# ASSIGNMENT
Determine how many lines in the records hold "Minnesota", and give that number with nothing added.

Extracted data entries
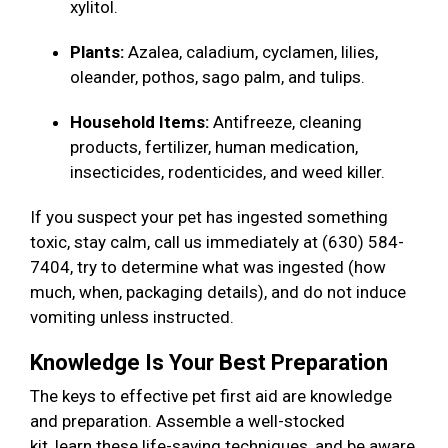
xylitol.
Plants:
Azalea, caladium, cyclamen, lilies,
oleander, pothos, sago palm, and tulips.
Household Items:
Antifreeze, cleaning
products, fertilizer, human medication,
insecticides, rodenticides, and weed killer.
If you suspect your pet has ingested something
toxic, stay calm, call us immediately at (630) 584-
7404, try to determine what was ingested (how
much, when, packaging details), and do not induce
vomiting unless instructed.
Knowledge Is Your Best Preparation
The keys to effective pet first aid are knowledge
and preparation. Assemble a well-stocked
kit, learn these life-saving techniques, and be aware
--
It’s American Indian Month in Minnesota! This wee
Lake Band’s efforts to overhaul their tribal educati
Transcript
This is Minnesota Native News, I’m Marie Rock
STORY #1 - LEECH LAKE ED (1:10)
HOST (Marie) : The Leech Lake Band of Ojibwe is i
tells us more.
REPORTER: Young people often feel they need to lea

# YOUR SOLUTION
2